Unclear pronoun reference can mean we haven’t really decided how causality works. For instance, if I say, “There are bunnies eating kale in the backyard, which is weird,” it isn’t clear whether the weird part is that there are bunnies, that they’re eating kale, that they’re doing it in the backyard.” In other words, it isn’t clear what “which” is referring to. What’s interesting to me about these sorts of errors (predication error or mixed construction is another one along these lines) is that “correcting” the error means first figuring out what I’m trying to say. These are interesting and significant errors.

Whenever I get into this topic (or when it comes up even on scholarly mailing lists), people advocating my position (the position of most if not all linguists, btw) get accused of thinking that anything goes, and that we shouldn’t care about clarity or correctness of any kind. That isn’t what I’m saying. I’m making four points. First, no dialect is better than any other (it might be more useful, inappropriate, effective under certain circumstances). Second, what grammar Nazis worry about are often not “grammar” issues at all (but style preferences, hypercorrectness, misunderstandings of rules, misapplications of rules), and are almost always not issues of clarity, but are class or race markers (e.g., comma splices, double negatives, subject-verb agreement, ending with a preposition). Third, we should worry about certain issues of usage, but it should be the ones that are violations within a dialect, especially ones that signal muddled thinking. Fourth, the conventional wisdom among experts for years has been that we should teach code-switching (that is, the ability to switch between dialects), but that’s still racist unless we do so in a way that makes it clear that we aren’t privileging one dialect over another, and we offer it as a choice to students.


[1] Another way to put this is to say that prescriptivism is perfectly fine, as long as it’s taught qua prescriptivism.

One thought on “Grammar Nazis and deflected/projected racism”

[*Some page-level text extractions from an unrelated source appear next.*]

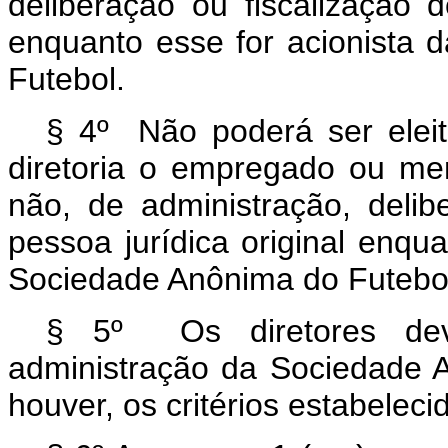
deliberação ou fiscalização d
enquanto esse for acionista 
Futebol.
§ 4º Não poderá ser eleit
diretoria o empregado ou me
não, de administração, delib
pessoa jurídica original enqua
Sociedade Anônima do Futebo
§ 5º Os diretores deve
administração da Sociedade 
houver, os critérios estabeleci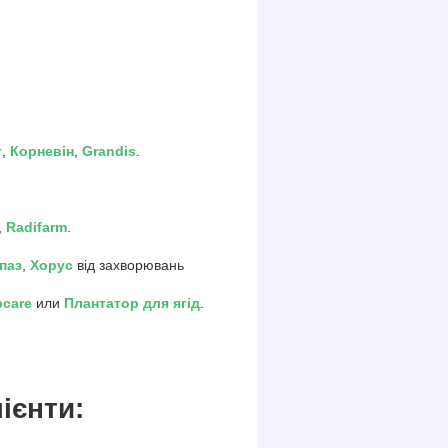
т
,
Корневін
,
Grandis
.
,
Radifarm
.
паз
,
Хорус
від захворювань
pcare
или
Плантатор для ягід
.
ієнти: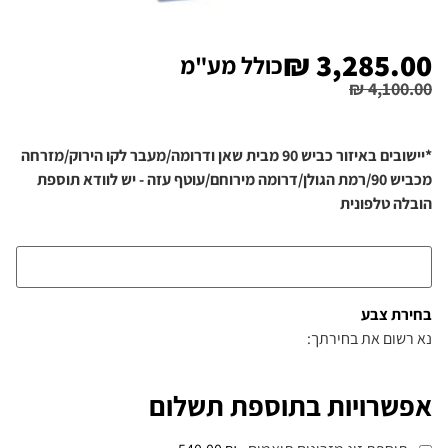
₪
3,285.00
כולל מע"מ
₪
4,100.00
*יישובים באיזור כביש 90 מבית שאן ודרומה/מעבר לקו הירוק/מזרחה
מכביש 90/רמת הגולן/דרומה מירוחם/עוטף עזה - יש לוודא תוספת
הובלה טלפונית
בחירת צבע
נא רשום את בחירתך:
אפשרויות בתוספת תשלום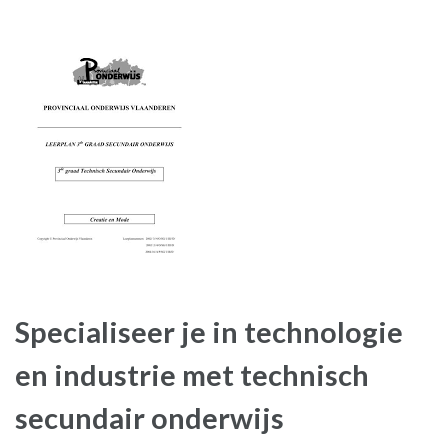
Specialiseer je in technologie
en industrie met technisch
secundair onderwijs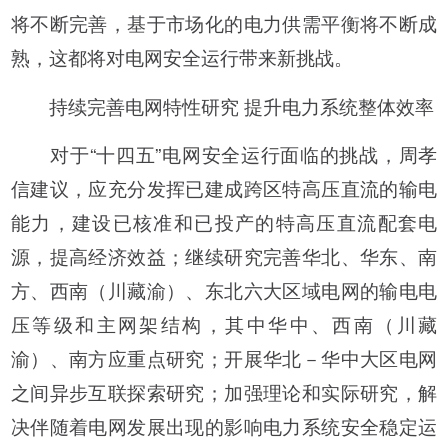
将不断完善，基于市场化的电力供需平衡将不断成
熟，这都将对电网安全运行带来新挑战。
持续完善电网特性研究 提升电力系统整体效率
对于“十四五”电网安全运行面临的挑战，周孝
信建议，应充分发挥已建成跨区特高压直流的输电
能力，建设已核准和已投产的特高压直流配套电
源，提高经济效益；继续研究完善华北、华东、南
方、西南（川藏渝）、东北六大区域电网的输电电
压等级和主网架结构，其中华中、西南（川藏
渝）、南方应重点研究；开展华北－华中大区电网
之间异步互联探索研究；加强理论和实际研究，解
决伴随着电网发展出现的影响电力系统安全稳定运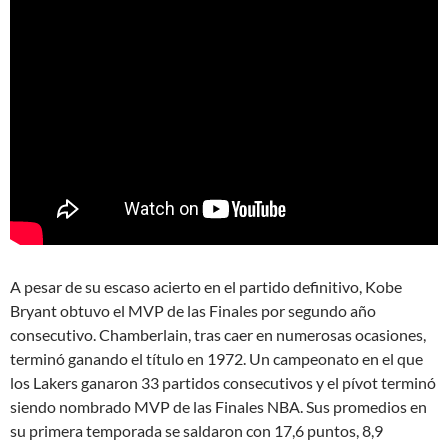
A pesar de su escaso acierto en el partido definitivo, Kobe
Bryant obtuvo el MVP de las Finales por segundo año
consecutivo. Chamberlain, tras caer en numerosas ocasiones,
terminó ganando el título en 1972. Un campeonato en el que
los Lakers ganaron 33 partidos consecutivos y el pívot terminó
siendo nombrado MVP de las Finales NBA. Sus promedios en
su primera temporada se saldaron con 17,6 puntos, 8,9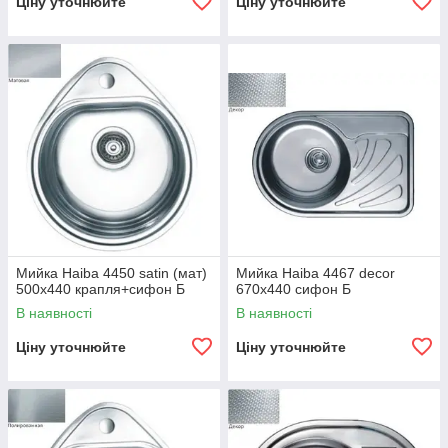
Ціну уточнюйте
Ціну уточнюйте
Мийка Haiba 4450 satin (мат)
Мийка Haiba 4467 decor
500x440 крапля+сифон Б
670x440 сифон Б
В наявності
В наявності
Ціну уточнюйте
Ціну уточнюйте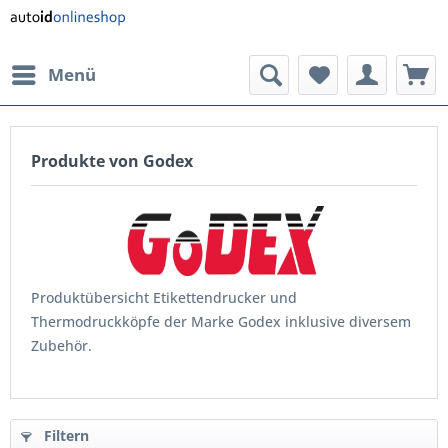
Menü
Produkte von Godex
Produktübersicht Etikettendrucker und
Thermodruckköpfe der Marke Godex inklusive diversem
Zubehör.
Filtern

  1. This post so neatly encapsulates what many scholars have described without resolution! Thank you for sharing it. SEAE is a nebulous dialect, though gatekeepers will all swear that they know it when they see it.
    I wonder if you have more thoughts on how to go about teaching the “standard” as a choice, or how this process has looked in your classrooms. In my classes, I have only tried to meet this challenge in a bulky way, describing rules (such as end-of-sentence prepositions) along with the context that a rule might be arbitrary and won’t actually detract from students’ intended meaning. It has been very challenging, especially in FYC classes, to reconcile my obligation to prepare students for academic writing across disciplines with my wish to preserve their own agency and choice. How do you strike that balance?